--- TASK ---
All of the data below is to be repeated exactly, except for the pictures.

.....

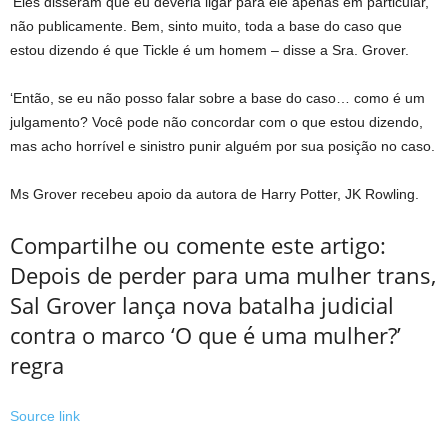
‘Eles disseram que eu deveria ligar para ele apenas em particular,
não publicamente. Bem, sinto muito, toda a base do caso que
estou dizendo é que Tickle é um homem – disse a Sra. Grover.
‘Então, se eu não posso falar sobre a base do caso… como é um
julgamento? Você pode não concordar com o que estou dizendo,
mas acho horrível e sinistro punir alguém por sua posição no caso.
Ms Grover recebeu apoio da autora de Harry Potter, JK Rowling.
Compartilhe ou comente este artigo:
Depois de perder para uma mulher trans,
Sal Grover lança nova batalha judicial
contra o marco ‘O que é uma mulher?’
regra
Source link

.....

--- RESPONSE TO THE TASK ---
‘Eles disseram que eu deveria ligar para ele apenas em particular,
não publicamente. Bem, sinto muito, toda a base do caso que
estou dizendo é que Tickle é um homem – disse a Sra. Grover.
‘Então, se eu não posso falar sobre a base do caso… como é um
julgamento? Você pode não concordar com o que estou dizendo,
mas acho horrível e sinistro punir alguém por sua posição no caso.
Ms Grover recebeu apoio da autora de Harry Potter, JK Rowling.
Compartilhe ou comente este artigo:
Depois de perder para uma mulher trans,
Sal Grover lança nova batalha judicial
contra o marco ‘O que é uma mulher?’
regra
Source link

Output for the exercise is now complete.